-- RECORD SET follows --

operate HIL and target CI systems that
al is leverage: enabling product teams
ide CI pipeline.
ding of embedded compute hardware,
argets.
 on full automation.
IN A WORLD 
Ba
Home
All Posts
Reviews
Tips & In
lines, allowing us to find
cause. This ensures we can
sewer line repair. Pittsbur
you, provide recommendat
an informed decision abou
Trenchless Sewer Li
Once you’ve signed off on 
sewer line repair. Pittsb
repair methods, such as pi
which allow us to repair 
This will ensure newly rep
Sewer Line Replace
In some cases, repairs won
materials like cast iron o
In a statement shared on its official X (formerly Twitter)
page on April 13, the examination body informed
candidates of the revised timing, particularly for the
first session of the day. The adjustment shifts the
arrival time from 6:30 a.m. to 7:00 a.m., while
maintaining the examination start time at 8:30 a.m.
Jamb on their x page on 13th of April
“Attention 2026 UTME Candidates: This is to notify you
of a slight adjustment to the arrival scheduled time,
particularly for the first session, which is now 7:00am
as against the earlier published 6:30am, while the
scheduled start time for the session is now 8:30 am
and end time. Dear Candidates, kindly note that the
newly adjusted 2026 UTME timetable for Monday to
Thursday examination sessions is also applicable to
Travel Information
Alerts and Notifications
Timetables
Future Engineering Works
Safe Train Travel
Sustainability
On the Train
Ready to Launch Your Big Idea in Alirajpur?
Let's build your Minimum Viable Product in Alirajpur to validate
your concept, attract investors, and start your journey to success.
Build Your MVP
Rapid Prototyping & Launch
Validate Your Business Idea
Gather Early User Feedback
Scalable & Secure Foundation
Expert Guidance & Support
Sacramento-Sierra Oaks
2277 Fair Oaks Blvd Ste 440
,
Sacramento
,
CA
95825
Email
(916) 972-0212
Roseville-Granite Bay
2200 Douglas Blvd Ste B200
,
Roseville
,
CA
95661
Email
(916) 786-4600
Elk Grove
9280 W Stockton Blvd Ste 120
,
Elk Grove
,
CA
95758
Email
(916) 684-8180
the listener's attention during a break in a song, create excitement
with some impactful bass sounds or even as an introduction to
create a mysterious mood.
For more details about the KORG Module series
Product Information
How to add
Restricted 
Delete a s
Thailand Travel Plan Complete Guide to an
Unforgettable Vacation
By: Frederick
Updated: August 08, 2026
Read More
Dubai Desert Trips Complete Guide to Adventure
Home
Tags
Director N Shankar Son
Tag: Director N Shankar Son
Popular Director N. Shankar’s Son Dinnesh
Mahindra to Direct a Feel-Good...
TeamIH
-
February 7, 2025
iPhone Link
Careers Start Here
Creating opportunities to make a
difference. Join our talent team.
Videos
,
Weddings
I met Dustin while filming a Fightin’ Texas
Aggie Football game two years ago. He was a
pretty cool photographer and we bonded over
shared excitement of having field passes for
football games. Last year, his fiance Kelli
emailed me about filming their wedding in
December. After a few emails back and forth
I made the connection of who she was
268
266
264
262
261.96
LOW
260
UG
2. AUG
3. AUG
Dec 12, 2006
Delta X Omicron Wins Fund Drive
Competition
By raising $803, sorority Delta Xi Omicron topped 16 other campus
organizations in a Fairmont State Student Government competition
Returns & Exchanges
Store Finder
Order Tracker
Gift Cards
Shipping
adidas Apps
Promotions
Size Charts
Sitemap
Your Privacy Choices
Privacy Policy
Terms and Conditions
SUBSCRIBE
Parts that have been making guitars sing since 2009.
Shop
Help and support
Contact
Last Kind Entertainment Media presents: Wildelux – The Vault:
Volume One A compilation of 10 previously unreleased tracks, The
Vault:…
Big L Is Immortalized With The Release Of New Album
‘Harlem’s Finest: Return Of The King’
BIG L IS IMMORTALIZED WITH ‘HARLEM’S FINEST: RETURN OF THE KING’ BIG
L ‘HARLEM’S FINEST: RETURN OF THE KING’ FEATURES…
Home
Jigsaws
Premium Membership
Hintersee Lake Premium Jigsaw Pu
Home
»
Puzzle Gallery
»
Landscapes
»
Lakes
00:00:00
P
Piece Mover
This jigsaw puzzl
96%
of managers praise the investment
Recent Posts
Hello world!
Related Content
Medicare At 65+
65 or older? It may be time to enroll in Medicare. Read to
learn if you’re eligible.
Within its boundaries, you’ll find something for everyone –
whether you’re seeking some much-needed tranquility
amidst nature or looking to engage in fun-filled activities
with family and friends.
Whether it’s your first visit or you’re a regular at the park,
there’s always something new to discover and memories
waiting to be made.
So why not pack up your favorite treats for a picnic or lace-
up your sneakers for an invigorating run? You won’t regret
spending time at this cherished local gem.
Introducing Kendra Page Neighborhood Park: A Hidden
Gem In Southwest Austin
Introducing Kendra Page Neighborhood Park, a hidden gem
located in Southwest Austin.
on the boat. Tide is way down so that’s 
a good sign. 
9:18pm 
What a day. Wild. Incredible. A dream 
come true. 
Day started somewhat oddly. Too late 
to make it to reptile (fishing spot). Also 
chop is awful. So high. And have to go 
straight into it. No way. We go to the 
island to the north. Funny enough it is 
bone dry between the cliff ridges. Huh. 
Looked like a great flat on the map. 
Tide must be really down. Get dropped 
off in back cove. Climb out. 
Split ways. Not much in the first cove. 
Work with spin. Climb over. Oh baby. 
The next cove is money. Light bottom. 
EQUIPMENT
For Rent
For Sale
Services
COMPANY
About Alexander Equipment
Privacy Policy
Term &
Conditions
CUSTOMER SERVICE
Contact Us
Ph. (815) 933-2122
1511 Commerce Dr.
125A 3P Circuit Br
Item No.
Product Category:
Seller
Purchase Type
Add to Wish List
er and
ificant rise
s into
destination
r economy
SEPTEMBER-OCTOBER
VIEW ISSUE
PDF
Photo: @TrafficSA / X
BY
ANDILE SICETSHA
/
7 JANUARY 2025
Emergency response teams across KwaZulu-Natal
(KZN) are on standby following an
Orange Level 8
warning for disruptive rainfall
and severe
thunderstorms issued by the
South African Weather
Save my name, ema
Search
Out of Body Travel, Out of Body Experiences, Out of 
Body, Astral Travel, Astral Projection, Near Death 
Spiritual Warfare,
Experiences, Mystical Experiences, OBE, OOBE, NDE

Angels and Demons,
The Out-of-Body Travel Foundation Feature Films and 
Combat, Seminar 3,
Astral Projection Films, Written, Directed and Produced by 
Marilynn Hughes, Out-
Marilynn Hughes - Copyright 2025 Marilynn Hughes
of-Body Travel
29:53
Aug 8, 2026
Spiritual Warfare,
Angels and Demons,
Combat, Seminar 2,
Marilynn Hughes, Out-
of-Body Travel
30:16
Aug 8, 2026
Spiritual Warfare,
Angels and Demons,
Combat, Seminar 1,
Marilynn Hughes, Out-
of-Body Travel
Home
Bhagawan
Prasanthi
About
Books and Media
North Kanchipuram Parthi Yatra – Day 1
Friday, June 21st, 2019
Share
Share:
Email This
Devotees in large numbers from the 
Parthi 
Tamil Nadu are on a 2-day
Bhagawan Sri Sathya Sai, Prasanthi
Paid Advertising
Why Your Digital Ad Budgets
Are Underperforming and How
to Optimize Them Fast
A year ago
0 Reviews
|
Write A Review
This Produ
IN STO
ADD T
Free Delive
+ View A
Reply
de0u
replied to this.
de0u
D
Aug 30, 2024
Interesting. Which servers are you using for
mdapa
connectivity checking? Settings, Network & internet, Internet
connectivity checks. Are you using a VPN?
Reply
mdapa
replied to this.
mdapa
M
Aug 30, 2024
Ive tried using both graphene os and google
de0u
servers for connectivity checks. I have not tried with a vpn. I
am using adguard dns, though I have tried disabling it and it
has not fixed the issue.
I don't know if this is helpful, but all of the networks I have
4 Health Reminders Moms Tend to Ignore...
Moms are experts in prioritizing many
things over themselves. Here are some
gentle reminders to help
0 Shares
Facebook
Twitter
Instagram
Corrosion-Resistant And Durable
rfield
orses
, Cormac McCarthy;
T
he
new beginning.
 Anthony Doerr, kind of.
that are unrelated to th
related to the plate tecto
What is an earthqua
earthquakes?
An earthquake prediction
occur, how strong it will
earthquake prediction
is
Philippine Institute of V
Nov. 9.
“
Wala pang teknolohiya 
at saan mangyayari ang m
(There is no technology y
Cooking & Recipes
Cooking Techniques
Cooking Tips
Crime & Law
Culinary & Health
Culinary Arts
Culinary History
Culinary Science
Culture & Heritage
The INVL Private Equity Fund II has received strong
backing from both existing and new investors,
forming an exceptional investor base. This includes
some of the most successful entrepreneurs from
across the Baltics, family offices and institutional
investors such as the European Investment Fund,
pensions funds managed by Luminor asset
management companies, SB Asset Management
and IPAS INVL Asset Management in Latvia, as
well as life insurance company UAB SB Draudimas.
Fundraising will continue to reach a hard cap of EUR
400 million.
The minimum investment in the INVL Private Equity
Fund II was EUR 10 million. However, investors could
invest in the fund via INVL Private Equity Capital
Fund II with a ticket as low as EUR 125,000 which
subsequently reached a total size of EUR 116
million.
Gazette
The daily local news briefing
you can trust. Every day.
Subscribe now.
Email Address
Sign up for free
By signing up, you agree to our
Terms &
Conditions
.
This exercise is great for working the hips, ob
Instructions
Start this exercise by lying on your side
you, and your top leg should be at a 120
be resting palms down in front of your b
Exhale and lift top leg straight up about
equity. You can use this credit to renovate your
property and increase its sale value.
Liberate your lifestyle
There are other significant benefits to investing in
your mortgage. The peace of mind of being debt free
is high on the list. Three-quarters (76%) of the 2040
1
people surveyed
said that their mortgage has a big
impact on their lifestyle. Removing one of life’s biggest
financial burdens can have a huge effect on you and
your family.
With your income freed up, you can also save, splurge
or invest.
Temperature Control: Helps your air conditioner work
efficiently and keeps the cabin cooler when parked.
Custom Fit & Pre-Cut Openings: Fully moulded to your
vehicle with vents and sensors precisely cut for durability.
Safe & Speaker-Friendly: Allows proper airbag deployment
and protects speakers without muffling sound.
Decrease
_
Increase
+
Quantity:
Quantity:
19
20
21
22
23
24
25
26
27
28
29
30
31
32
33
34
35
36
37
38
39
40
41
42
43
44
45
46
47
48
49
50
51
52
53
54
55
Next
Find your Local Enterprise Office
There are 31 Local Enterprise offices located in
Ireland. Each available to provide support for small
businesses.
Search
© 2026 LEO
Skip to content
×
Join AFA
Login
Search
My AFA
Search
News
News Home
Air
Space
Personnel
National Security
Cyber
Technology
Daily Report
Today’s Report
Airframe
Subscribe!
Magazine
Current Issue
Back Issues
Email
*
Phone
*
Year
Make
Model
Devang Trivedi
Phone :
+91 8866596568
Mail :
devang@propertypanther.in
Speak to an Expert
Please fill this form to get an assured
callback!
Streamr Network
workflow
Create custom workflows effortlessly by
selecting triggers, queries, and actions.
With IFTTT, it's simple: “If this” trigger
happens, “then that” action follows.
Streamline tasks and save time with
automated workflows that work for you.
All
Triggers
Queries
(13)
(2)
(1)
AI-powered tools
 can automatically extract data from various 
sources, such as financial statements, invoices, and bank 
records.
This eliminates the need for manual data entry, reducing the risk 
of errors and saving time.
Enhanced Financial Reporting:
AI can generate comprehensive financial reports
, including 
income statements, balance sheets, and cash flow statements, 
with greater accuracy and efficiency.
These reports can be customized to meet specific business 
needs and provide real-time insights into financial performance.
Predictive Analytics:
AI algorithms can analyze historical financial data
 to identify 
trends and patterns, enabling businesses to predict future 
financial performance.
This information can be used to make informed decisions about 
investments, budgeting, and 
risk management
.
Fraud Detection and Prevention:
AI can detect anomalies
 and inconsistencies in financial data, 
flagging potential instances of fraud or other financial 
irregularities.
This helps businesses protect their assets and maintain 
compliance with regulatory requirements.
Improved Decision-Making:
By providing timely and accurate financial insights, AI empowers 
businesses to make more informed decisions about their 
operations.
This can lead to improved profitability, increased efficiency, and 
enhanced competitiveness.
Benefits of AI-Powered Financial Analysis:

-- RECORD SET concluded --

DIRECTIONS — Starting at the first line of the data above, retype each line exactly until you reach the line containing "Let's build your", and include that line too.

WORKED SOLUTION —
operate HIL and target CI systems that
al is leverage: enabling product teams
ide CI pipeline.
ding of embedded compute hardware,
argets.
 on full automation.
IN A WORLD 
Ba
Home
All Posts
Reviews
Tips & In
lines, allowing us to find
cause. This ensures we can
sewer line repair. Pittsbur
you, provide recommendat
an informed decision abou
Trenchless Sewer Li
Once you’ve signed off on 
sewer line repair. Pittsb
repair methods, such as pi
which allow us to repair 
This will ensure newly rep
Sewer Line Replace
In some cases, repairs won
materials like cast iron o
In a statement shared on its official X (formerly Twitter)
page on April 13, the examination body informed
candidates of the revised timing, particularly for the
first session of the day. The adjustment shifts the
arrival time from 6:30 a.m. to 7:00 a.m., while
maintaining the examination start time at 8:30 a.m.
Jamb on their x page on 13th of April
“Attention 2026 UTME Candidates: This is to notify you
of a slight adjustment to the arrival scheduled time,
particularly for the first session, which is now 7:00am
as against the earlier published 6:30am, while the
scheduled start time for the session is now 8:30 am
and end time. Dear Candidates, kindly note that the
newly adjusted 2026 UTME timetable for Monday to
Thursday examination sessions is also applicable to
Travel Information
Alerts and Notifications
Timetables
Future Engineering Works
Safe Train Travel
Sustainability
On the Train
Ready to Launch Your Big Idea in Alirajpur?
Let's build your Minimum Viable Product in Alirajpur to validate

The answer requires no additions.